Sailing or anyone else -> here is my question and i will refer to your trade. From your post on 3/14/06:
For the current month!
Bought 10 May 1350c, Sold 7 April 1320c for even
Bought 10 May 1190p, Sold 5 April 1225p for even
If market stays stagnant... about 4% return, assuming no volatility change. Shorts expire worthless, long positions will retain some premium for profits.
Any movement towards short strikes... 5-15%
At strikes.... 15-25%
At lower put strike... with increase volatility... 30%
Beyond strikes.... . could even be better!
Love the risk profile of this trade.....
Now i am clear on the profit when the market stays the same, i am clear on the profit where we are slightly below or at your short(max profit for you). What i am not clear on is your statement that beyond the strikes(i suppose you mean above your 1350 strike?) it could even be better.
Here is what i see. If the market closes at 1350 at APR expiration you will lose roughly $4,000.

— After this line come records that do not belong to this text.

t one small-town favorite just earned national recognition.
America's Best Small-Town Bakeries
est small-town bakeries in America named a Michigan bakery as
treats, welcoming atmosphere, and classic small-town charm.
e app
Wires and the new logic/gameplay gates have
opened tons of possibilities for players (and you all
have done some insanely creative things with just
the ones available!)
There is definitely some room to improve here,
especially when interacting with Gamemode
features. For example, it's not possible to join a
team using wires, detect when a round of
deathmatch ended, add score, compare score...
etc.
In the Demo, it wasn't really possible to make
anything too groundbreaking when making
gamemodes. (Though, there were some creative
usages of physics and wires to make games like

$21,000 loss on the short, that is the 30 point spread*7*100
$17,000 gain from the long, that is the $17 theta*10*100
=-$4,000
To break even at the long side you are assuming that the volatility will increase and bump up the at the money premium to $21+ per call with 4 weeks to expiry.

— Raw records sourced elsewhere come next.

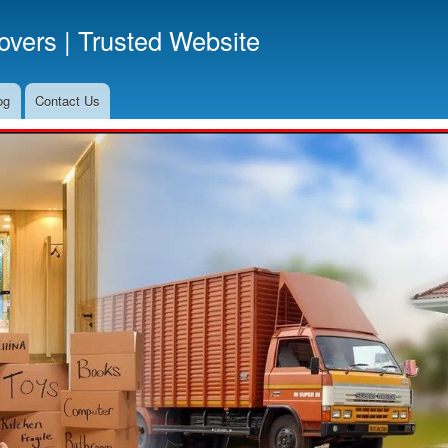
Skip
vers | Trusted Website
to
main
content
og
Contact Us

Regarding the put spread. I could see that breaking even at your long strike because the ATM premium on the 1190 Put needs only $17.5 theta(5*35point spread) at APR expiration and thats quite possible.
From your posts, you make it sound like adjustment won't be needed since you profit when we dont move, go to your short, long or even beyond your strikes.
The way i see it, you having more long calls then shorts won't give you unlimited upside as you said in one of your posts cuz your call spread is too wide or ratio too low. The way i see it, an adjustment is needed somewhere between the short and long strikes.
I looked at the current prices and i can get a 30 point diagonal spread at a 10:7 ratio like you did but i still dont see the profit at or beyong your long side. The only way i see it is if i lock in a 30 point spread at a 10:5 ratio but that seems impossible for even or a small credit.
I would have to say though that picking the ratio is the most important part of the trade and i'd say the goal probably is to lock in a tighter spread at higher ratio as possible. I'd say the 10:5 for 35 point spread is pretty good. Anything lower on the ratio(like 10:6,10:7,10:8) or wider on the spread will introduce more risk.
I will keep looking into it further, but i clearly dont see a win/win scenario where an adjustment isnt needed. You have had more experience with it so what am i missing? Have you had the price go through your long strike yet?
On a final note, i am starting to like this setup and may try it out next month if i can find the good ratios/spreads i mentioned earlier and lock in a small credit. But those 35 point spreads will KILL my margin.